44 B.T.A. 293, 1941 BTA LEXIS 1342
CourtUnited States Board of Tax Appeals
DecidedApril 29, 1941
DocketDocket Nos. 89294, 93805.
StatusPublished
Cited by9 cases

This text of 44 B.T.A. 293 (Equitable Life Assurance Soc. v. Commissioner) is published on Counsel Stack Legal Research, covering United States Board of Tax Appeals primary law. Counsel Stack provides free access to over 12 million legal documents including statutes, case law, regulations, and constitutions.

Bluebook
Equitable Life Assurance Soc. v.

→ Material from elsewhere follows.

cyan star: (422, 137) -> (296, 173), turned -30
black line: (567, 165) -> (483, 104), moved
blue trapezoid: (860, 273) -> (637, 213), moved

Commissioner, 44 B.T.A. 293, 1941 BTA LEXIS 1342 (bta 1941).

Opinions

OPINION.

Smith:

These proceedings, consolidated for hearing, involve income tax deficiencies for 1933 and 1934 of $267,677.39 and $299,461.89, respectively. The respondent claims additional deficiencies for each of the taxable years.

The questions in issue are as follows:

(1) Is the petitioner entitled to a reserve deduction for its “additional reserve on non-caneellable accident and health policies”? (The respondent in his answer, as amended, asserts that the allowance of this deduction for 1934 was in error.)

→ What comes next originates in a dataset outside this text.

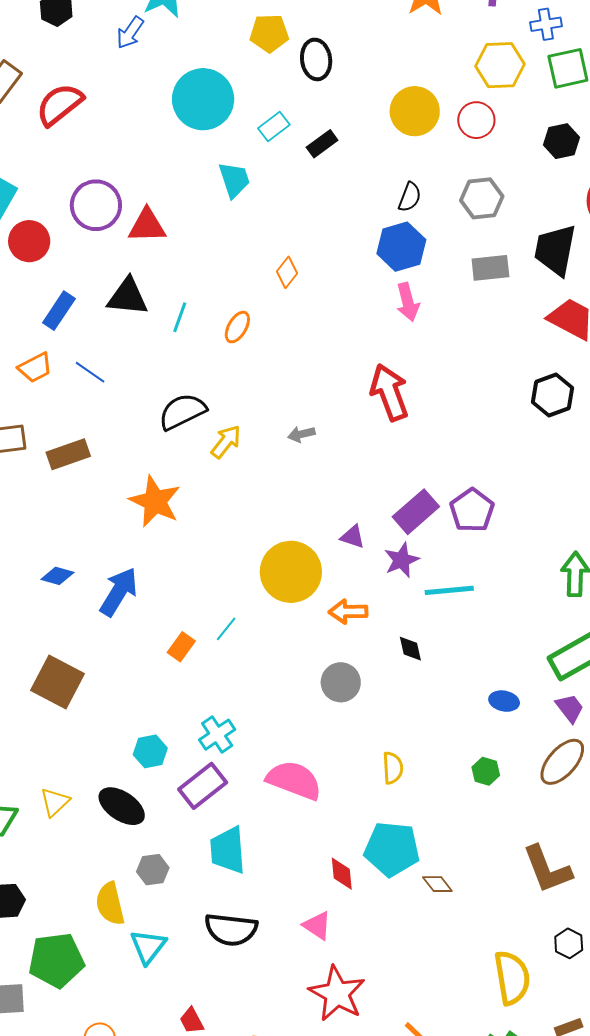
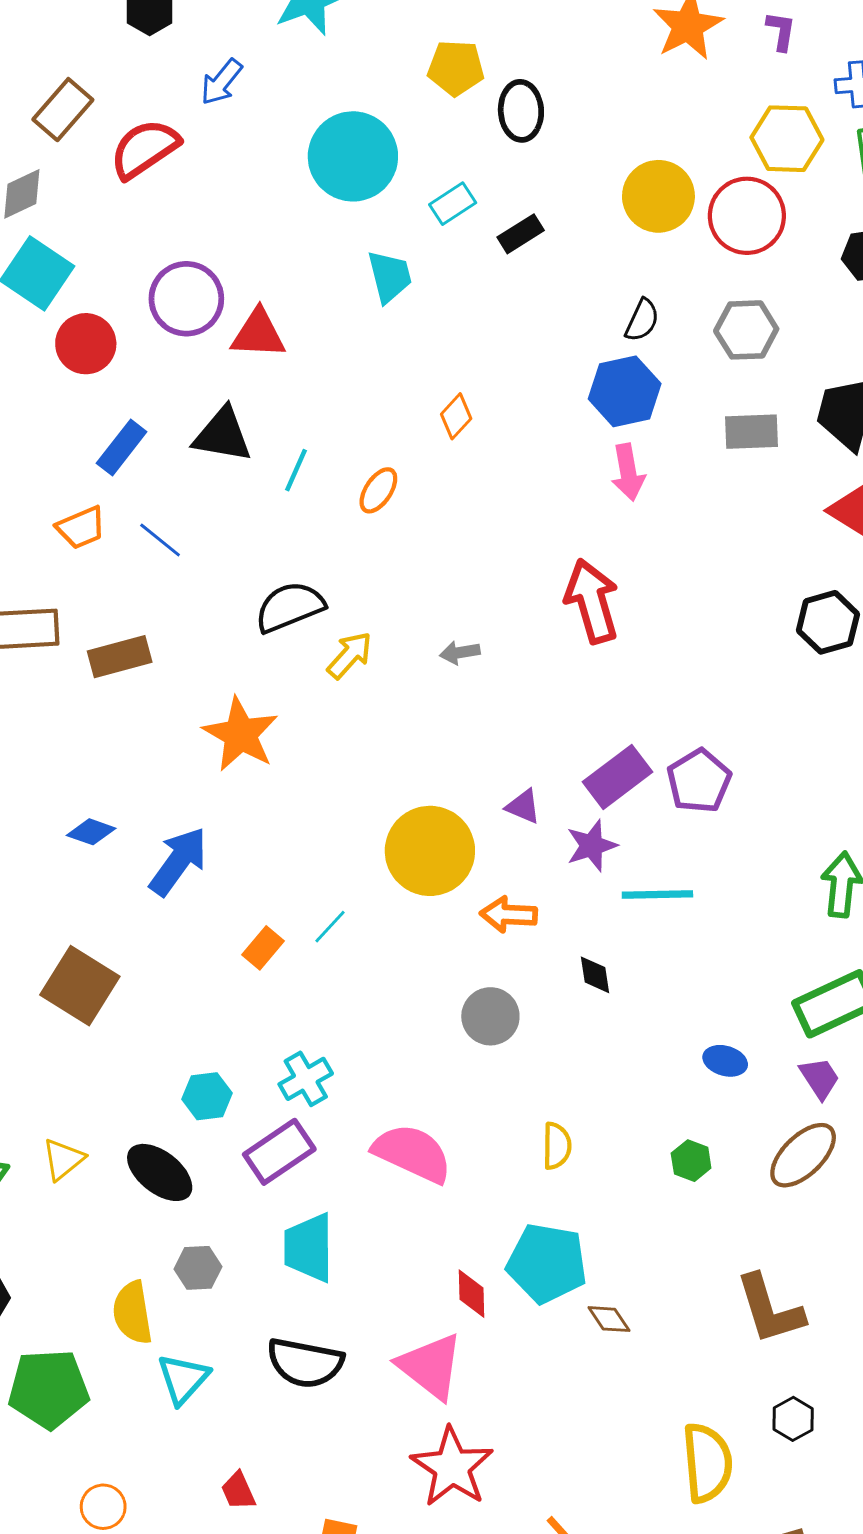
blue arrow: (130, 33) -> (221, 82), moved
red circle: (476, 120) -> (747, 216), size x1.4
pink triangle: (317, 925) -> (431, 1366), size x1.6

(2) Is the petitioner entitled to a reserve deduction for a reserve called “unpaid and unresisted accident and health claims” ?

(3) Is the petitioner entitled to a reserve deduction for its reserve for “unearned accident and health premiums” ?

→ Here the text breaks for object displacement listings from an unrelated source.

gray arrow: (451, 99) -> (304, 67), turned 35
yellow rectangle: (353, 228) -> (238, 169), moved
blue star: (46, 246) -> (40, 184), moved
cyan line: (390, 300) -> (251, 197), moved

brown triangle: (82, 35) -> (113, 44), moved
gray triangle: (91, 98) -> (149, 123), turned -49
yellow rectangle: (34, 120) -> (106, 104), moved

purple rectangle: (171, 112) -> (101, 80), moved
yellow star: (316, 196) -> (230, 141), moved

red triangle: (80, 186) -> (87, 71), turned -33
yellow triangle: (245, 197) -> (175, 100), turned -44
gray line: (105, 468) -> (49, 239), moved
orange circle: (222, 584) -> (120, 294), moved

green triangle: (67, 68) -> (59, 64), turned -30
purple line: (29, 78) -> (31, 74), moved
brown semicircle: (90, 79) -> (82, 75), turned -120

[295]*295(4) Is the petitioner entitled to a reserve deduction for its reserve called “total and permanent disability benefits, active lives” (sometimes called “extra-reserve for total permanent disability benefits”) ? (The respondent in his answer, as amended, asserts that the allowance of this deduction for 1933 was in error.)

(5) Is the petitioner entitled to a reserve deduction for its reserve called “total and permanent disability benefits, disabled lives” (sometimes called “present-value of amounts incurred but not yet due for total and permanent disability benefits”) ?

(6) Is the petitioner entitled to a reserve deduction for its “extra reserve for additional accidental death benefits”? (The respondent in his answer, as amended, asserts that the allowance of this deduction for 1933 was in error.)

(7) Is the petitioner entitled to a reserve deduction for its reserve for “supplementary contracts not involving life contingencies”?

(8) Is the petitioner entitled to a deduction (as interest paid on indebtedness) for the “guaranteed” interest which, during the respective taxable years, accrued and was paid by petitioner on its supplementary contracts not involving life contingencies ? (The respondent in his answer, as amended, asserts that the allowance of this deduction for 1933 and 1934 was in error. The petitioner claims this deduction only as an alternative to the reserve deduction involved in issue 7.)

(9) Is the petitioner entitled to a deduction (as interest paid on indebtedness) for “guaranteed” interest which it accrued in prior years on its supplementary contracts not involving life contingencies and which was paid! by the petitioner during the respective taxable years? (Petitioner appeals from the respondent’s determination of deficiencies for 1933 and 1934, which were computed without allowing this deduction, but the petitioner claims this deduction only as an alternative to the reserve deduction involved in issue 7.)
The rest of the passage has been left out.